BoF Daily Digest | Pragmatic maverick, Urban Outfitters’ lost confidence, Discounting at Gap, Nordstrom eyes Canada, Camilla Skovgaard

Thomas Tait | Source: Mother Blog

A London Design Maverick as a Pragmatist (On the Runway)
“Thomas Tait was in New York last week for London Showrooms, a presentation of young British fashion talent. Actually, Mr. Tait is Canadian, educated at a technical school in Montreal. In 2010, he completed the master’s program in women’s wear at Central Saint Martins in London, whereupon he joined that distinguished race known as the Young Fashion Designer.”

Urban Outfitters Losing Investors With Failing Fashions (Bloomberg)
“‘Bizarre’ and ‘lackluster’ fashions at its namesake stores may be why Urban, which also operates Anthropologie and Free People, is losing investors’ confidence, said Pamela Quintiliano, a New York-based analyst at Oppenheimer & Co.
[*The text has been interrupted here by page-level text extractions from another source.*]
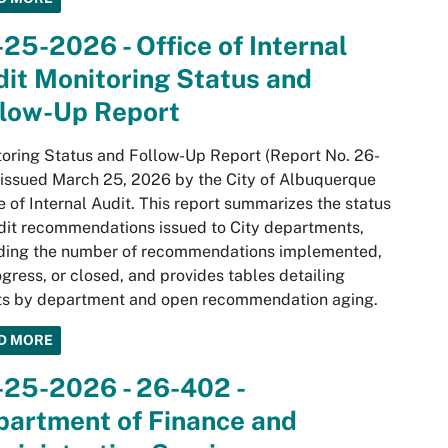
25-2026 - Office of Internal
it Monitoring Status and
llow-Up Report
oring Status and Follow-Up Report (Report No. 26-
 issued March 25, 2026 by the City of Albuquerque
e of Internal Audit. This report summarizes the status
dit recommendations issued to City departments,
uding the number of recommendations implemented,
ogress, or closed, and provides tables detailing
lts by department and open recommendation aging.
D MORE
-25-2026 - 26-402 -
partment of Finance and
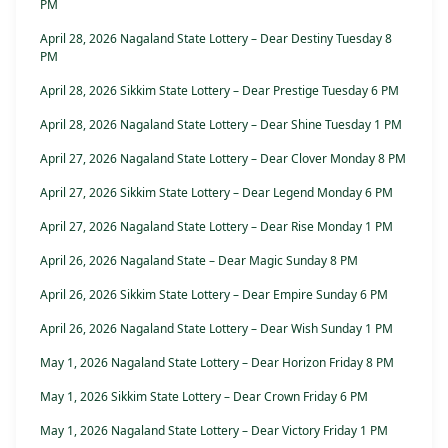
PM
April 28, 2026 Nagaland State Lottery – Dear Destiny Tuesday 8
PM
April 28, 2026 Sikkim State Lottery – Dear Prestige Tuesday 6 PM
April 28, 2026 Nagaland State Lottery – Dear Shine Tuesday 1 PM
April 27, 2026 Nagaland State Lottery – Dear Clover Monday 8 PM
April 27, 2026 Sikkim State Lottery – Dear Legend Monday 6 PM
April 27, 2026 Nagaland State Lottery – Dear Rise Monday 1 PM
April 26, 2026 Nagaland State – Dear Magic Sunday 8 PM
April 26, 2026 Sikkim State Lottery – Dear Empire Sunday 6 PM
April 26, 2026 Nagaland State Lottery – Dear Wish Sunday 1 PM
May 1, 2026 Nagaland State Lottery – Dear Horizon Friday 8 PM
May 1, 2026 Sikkim State Lottery – Dear Crown Friday 6 PM
May 1, 2026 Nagaland State Lottery – Dear Victory Friday 1 PM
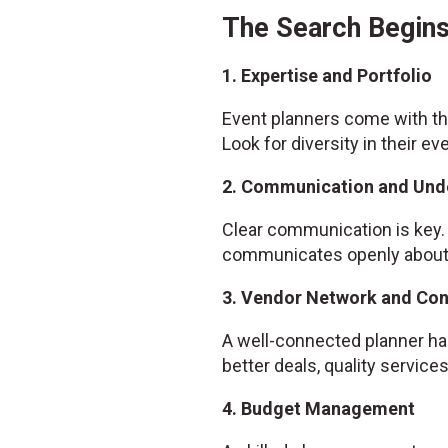
The Search Begins
1. Expertise and Portfolio
Event planners come with the
Look for diversity in their ev
2. Communication and Und
Clear communication is key. 
communicates openly about w
3. Vendor Network and Co
A well-connected planner has
better deals, quality servic
4. Budget Management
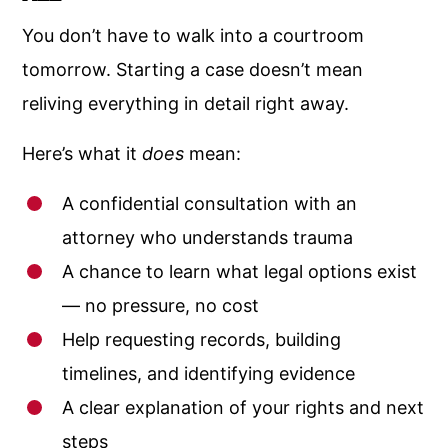
You don’t have to walk into a courtroom
tomorrow. Starting a case doesn’t mean
reliving everything in detail right away.
Here’s what it
does
mean:
A confidential consultation with an
attorney who understands trauma
A chance to learn what legal options exist
— no pressure, no cost
Help requesting records, building
timelines, and identifying evidence
A clear explanation of your rights and next
steps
The shares have slid 27 percent this year, the biggest drop among U.S. specialty apparel retailers except for Aeropostale Inc.”

Gap bets on discounts to draw holiday shoppers (Reuters)
“Gap Inc said it plans to “compete aggressively” on discounts to attract shoppers in the crucial holiday season as the no. 1 U.S. clothes retailer continues to look for ways wrestle back market share from its peers. The retailer, which competes with more affordable and fashionable foreign players like Zara owner Inditex, Uniqlo parent Fast Retailing and Hennes & Mauritz , is trying to keep pace with fashion trends by revamping its stores and merchandise, but without much success so far.”
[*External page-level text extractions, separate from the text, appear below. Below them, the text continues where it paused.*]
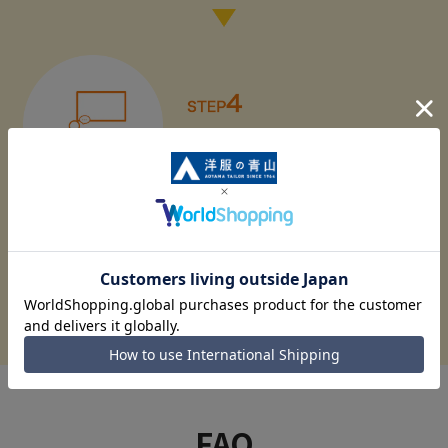
Fashion class held!
Apply for the dressmaking class here
FAQ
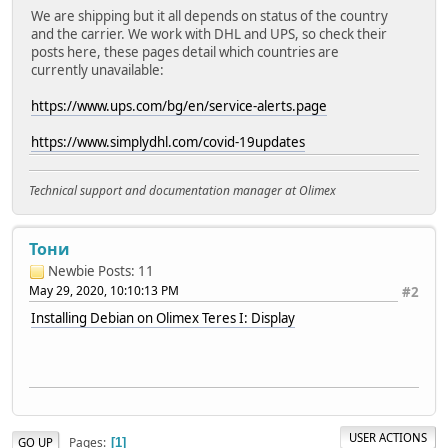
We are shipping but it all depends on status of the country
and the carrier. We work with DHL and UPS, so check their
posts here, these pages detail which countries are
currently unavailable:
https://www.ups.com/bg/en/service-alerts.page
https://www.simplydhl.com/covid-19updates
Technical support and documentation manager at Olimex
Тони
Newbie
Posts: 11
May 29, 2020, 10:10:13 PM
#2
Installing Debian on Olimex Teres I: Display
USER ACTIONS
Pages
GO UP
1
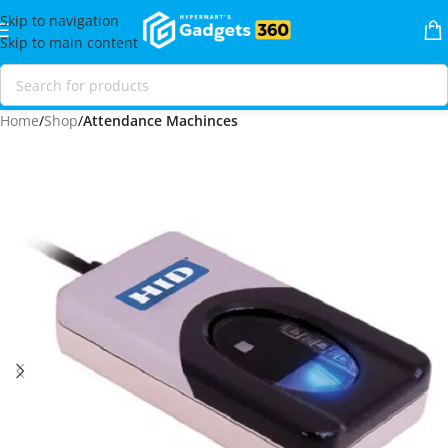
Skip to navigation
Skip to main content
Home
Shop
Attendance Machinces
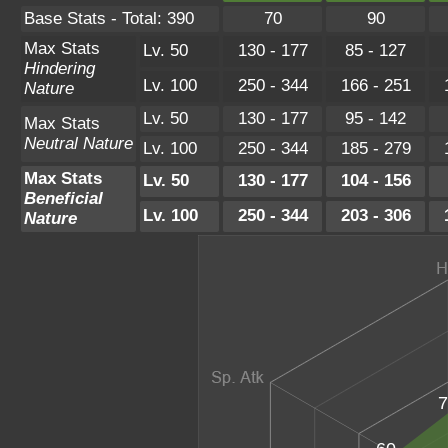
Base Stats - Total: 390
70
90
Max Stats
Lv. 50
130 - 177
85 - 127
Hindering
Lv. 100
250 - 344
166 - 251
Nature
Lv. 50
130 - 177
95 - 142
Max Stats
Neutral Nature
Lv. 100
250 - 344
185 - 279
Max Stats
Lv. 50
130 - 177
104 - 156
Beneficial
Lv. 100
250 - 344
203 - 306
Nature
7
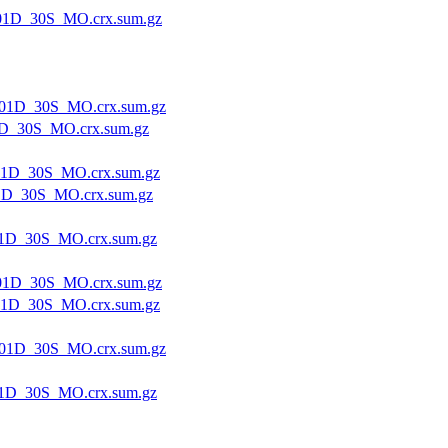
01D_30S_MO.crx.sum.gz
01D_30S_MO.crx.sum.gz
D_30S_MO.crx.sum.gz
1D_30S_MO.crx.sum.gz
1D_30S_MO.crx.sum.gz
1D_30S_MO.crx.sum.gz
01D_30S_MO.crx.sum.gz
1D_30S_MO.crx.sum.gz
01D_30S_MO.crx.sum.gz
1D_30S_MO.crx.sum.gz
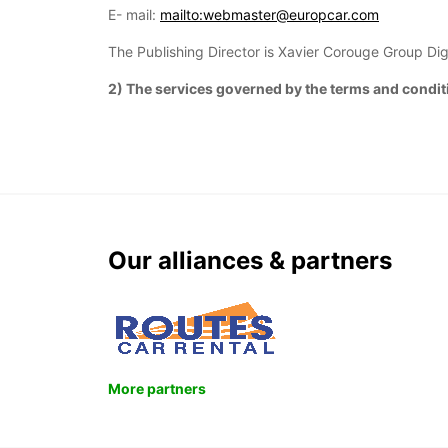
E- mail:
mailto:webmaster@europcar.com
The Publishing Director is Xavier Corouge Group Dig
2) The services governed by the terms and conditi
Our alliances & partners
More partners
Nordstrom eyes Vancouver for expansion (Vancouver Sun)
“Nordstrom’s interest in its northern neighbour mirrors that of several major U.S. retailers lately… The big retail chains are looking for good opportunities and right now there aren’t a lot of good opportunities in the United States, so Canada is a natural place to look, and B.C. in particular because the economic performance here has been pretty good.”

There’s No Business Like Shoe Business (WSJ)
“Ms. Skovgaard’s designs are more rebellious than reserved, more dangerous than dainty, and since launching her eponymous collection in 2007, she has gained recognition across the fashion industry… In 2010, Ms. Skovgaard won accessory designer of the year at the Elle Style Awards, and most recently, she took the title of accessory designer of the year at the 2011 Dansk Fashion Awards, one of Denmark’s most prestigious industry prizes.”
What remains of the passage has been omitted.